*Task goal:*
Using the listing beneath this task, count the lines with the word "боку" and write only the result.

*Data for this exercise:*
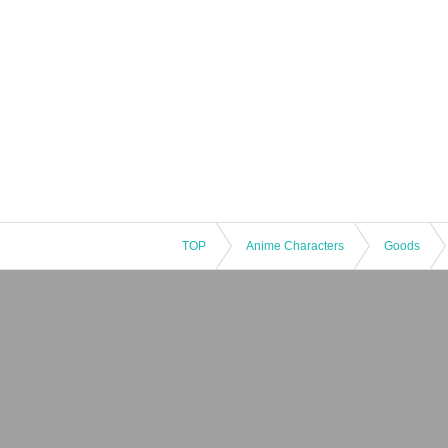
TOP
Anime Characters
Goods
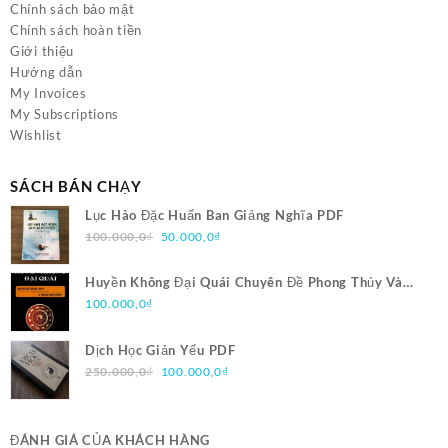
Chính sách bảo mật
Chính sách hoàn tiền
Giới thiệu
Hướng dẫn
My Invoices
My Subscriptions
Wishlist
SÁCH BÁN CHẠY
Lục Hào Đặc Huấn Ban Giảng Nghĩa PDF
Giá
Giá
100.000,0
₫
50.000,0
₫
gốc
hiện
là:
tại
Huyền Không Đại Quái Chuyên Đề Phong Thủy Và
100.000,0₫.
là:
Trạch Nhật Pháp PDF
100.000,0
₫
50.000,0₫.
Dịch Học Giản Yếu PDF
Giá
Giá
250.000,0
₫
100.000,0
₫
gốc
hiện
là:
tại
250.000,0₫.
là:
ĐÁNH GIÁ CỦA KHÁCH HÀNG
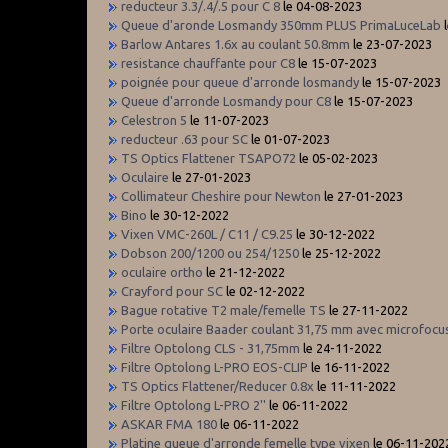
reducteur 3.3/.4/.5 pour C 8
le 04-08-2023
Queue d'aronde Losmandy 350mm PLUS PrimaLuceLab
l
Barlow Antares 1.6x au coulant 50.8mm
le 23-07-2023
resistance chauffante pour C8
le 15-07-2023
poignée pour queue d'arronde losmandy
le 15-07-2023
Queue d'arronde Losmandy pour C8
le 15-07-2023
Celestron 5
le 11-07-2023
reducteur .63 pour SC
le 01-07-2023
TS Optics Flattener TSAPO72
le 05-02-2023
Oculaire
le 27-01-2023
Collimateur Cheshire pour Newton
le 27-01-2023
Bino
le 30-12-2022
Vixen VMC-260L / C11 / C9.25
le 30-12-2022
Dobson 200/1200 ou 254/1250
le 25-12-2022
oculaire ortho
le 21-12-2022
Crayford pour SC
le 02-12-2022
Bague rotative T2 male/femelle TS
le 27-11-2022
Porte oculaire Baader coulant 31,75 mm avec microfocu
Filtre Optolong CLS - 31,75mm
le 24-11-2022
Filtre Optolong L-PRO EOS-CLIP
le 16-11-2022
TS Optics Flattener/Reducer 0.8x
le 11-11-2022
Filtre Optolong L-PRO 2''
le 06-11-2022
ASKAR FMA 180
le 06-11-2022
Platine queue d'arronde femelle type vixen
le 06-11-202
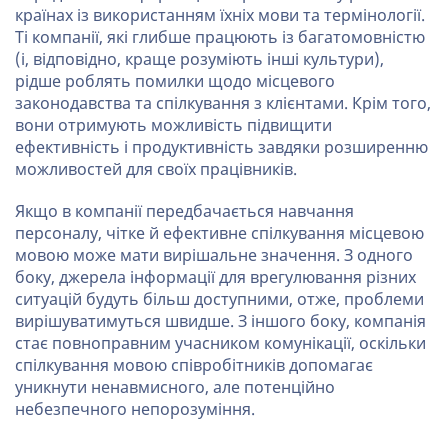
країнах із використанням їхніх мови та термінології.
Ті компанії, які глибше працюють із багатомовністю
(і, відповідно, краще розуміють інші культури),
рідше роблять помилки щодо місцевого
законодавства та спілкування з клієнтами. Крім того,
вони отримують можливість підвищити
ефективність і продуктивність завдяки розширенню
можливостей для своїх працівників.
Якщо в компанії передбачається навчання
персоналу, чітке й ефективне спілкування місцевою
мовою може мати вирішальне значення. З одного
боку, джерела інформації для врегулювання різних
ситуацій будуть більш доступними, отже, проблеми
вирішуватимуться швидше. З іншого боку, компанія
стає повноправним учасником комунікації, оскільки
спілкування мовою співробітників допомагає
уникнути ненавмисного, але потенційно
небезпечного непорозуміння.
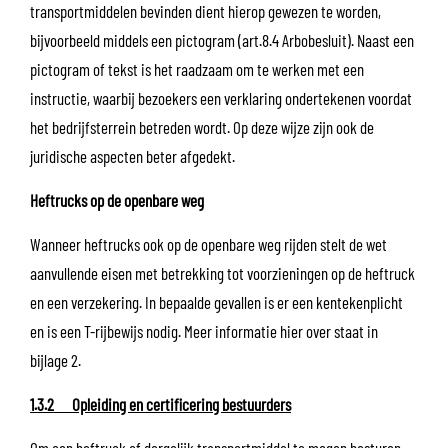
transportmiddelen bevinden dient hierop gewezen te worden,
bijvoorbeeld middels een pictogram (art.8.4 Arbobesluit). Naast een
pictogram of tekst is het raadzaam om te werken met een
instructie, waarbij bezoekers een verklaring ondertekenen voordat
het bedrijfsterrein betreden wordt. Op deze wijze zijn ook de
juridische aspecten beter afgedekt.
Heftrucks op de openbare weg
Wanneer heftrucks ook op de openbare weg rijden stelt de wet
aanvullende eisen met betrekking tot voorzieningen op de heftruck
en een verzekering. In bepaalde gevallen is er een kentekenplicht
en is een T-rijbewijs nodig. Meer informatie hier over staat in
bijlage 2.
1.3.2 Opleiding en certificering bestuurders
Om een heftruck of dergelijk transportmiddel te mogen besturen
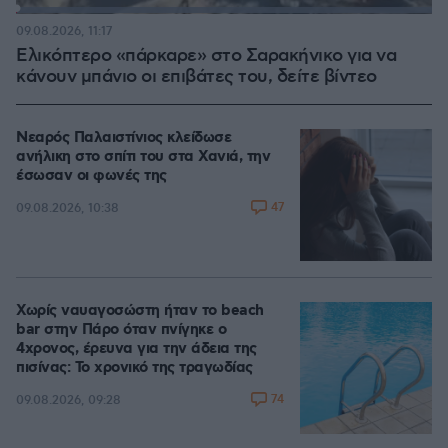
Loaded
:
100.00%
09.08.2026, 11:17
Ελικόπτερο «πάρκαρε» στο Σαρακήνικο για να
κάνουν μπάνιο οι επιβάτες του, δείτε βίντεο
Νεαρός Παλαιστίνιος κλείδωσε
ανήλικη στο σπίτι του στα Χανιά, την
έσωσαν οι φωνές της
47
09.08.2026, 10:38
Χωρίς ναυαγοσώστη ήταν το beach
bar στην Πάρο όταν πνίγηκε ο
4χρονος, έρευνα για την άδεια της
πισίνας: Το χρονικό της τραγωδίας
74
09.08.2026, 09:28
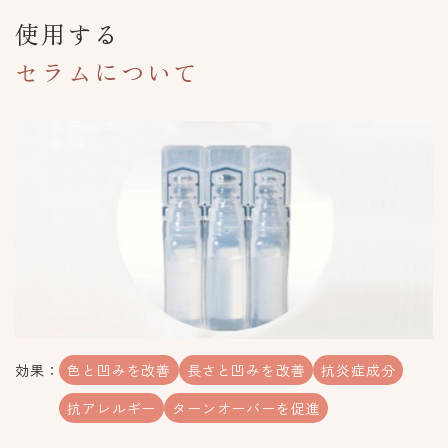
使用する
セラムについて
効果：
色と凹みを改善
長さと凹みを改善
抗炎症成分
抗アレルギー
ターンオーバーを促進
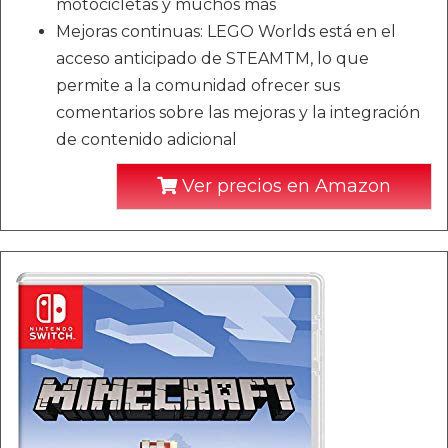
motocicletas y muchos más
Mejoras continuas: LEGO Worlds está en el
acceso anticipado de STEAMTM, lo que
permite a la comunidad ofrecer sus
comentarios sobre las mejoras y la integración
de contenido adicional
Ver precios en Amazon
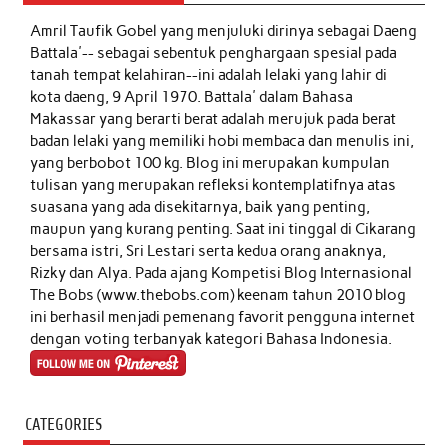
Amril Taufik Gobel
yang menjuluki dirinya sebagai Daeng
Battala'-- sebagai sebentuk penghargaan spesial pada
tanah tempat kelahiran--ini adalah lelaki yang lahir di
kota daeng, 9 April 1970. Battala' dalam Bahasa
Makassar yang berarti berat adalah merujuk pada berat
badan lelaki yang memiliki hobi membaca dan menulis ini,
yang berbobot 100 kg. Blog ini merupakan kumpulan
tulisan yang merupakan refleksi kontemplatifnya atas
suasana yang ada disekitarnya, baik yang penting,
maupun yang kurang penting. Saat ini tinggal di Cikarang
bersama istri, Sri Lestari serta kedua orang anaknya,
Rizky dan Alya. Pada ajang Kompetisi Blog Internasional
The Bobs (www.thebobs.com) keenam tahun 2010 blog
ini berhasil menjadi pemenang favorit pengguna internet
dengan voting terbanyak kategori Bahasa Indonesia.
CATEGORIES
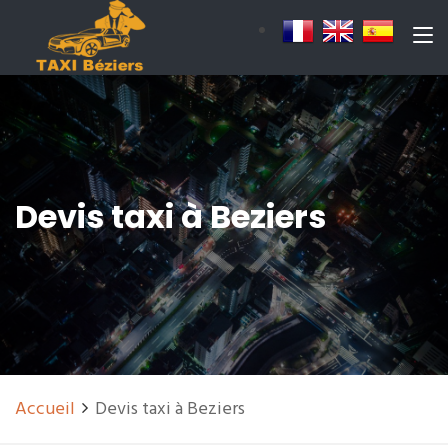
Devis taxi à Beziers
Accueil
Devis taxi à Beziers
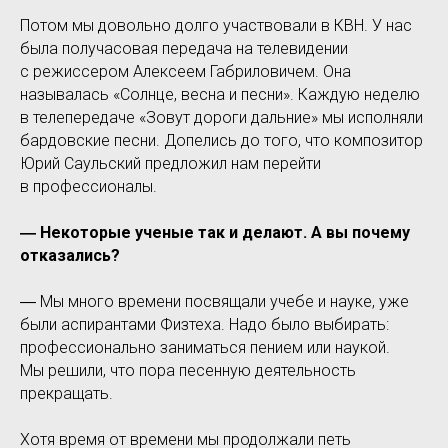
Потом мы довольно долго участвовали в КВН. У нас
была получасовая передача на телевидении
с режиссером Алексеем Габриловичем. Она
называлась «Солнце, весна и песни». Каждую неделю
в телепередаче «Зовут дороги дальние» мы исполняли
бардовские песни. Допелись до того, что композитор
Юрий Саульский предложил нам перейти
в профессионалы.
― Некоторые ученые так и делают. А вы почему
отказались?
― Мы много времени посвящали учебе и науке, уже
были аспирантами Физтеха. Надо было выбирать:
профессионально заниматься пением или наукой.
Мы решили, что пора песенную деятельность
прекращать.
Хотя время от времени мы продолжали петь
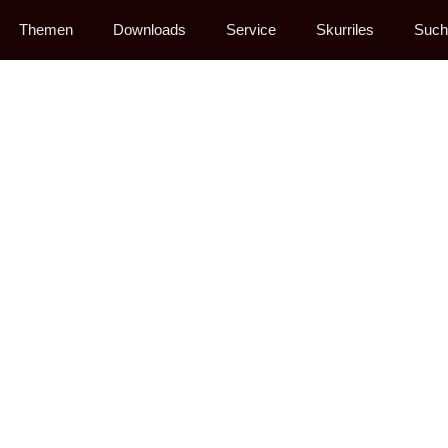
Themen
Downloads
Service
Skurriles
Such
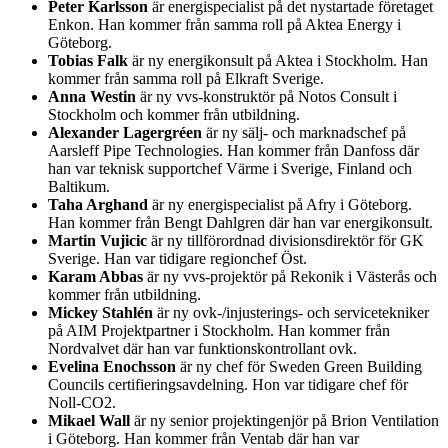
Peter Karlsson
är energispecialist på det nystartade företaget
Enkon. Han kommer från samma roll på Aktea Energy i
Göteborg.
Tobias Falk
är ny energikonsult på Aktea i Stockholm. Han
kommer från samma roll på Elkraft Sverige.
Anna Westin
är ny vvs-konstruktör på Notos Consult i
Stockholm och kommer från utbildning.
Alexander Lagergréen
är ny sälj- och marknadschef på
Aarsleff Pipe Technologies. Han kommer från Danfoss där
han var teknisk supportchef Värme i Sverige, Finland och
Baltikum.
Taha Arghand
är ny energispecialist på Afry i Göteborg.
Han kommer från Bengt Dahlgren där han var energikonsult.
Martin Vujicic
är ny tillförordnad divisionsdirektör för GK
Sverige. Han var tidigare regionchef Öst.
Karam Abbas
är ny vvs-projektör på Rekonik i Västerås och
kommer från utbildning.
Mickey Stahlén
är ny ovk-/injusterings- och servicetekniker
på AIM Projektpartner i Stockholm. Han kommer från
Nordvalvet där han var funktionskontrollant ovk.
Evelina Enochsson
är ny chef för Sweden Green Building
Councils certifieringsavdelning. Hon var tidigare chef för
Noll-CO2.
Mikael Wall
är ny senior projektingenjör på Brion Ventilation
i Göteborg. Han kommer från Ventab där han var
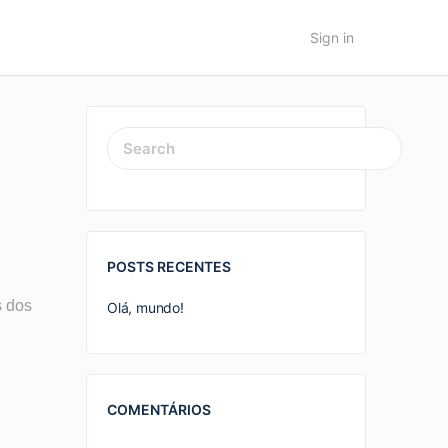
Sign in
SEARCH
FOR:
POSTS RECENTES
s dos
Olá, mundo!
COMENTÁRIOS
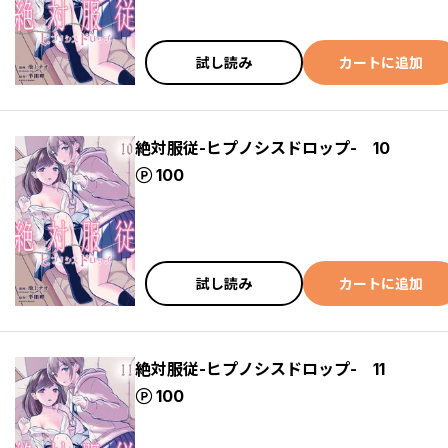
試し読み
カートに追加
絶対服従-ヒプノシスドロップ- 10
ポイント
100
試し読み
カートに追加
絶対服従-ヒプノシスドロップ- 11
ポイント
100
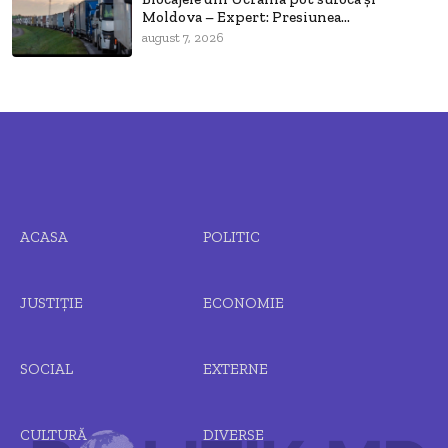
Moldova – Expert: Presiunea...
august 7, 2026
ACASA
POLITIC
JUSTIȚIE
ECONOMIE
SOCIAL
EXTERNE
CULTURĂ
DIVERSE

*Answer box:*
2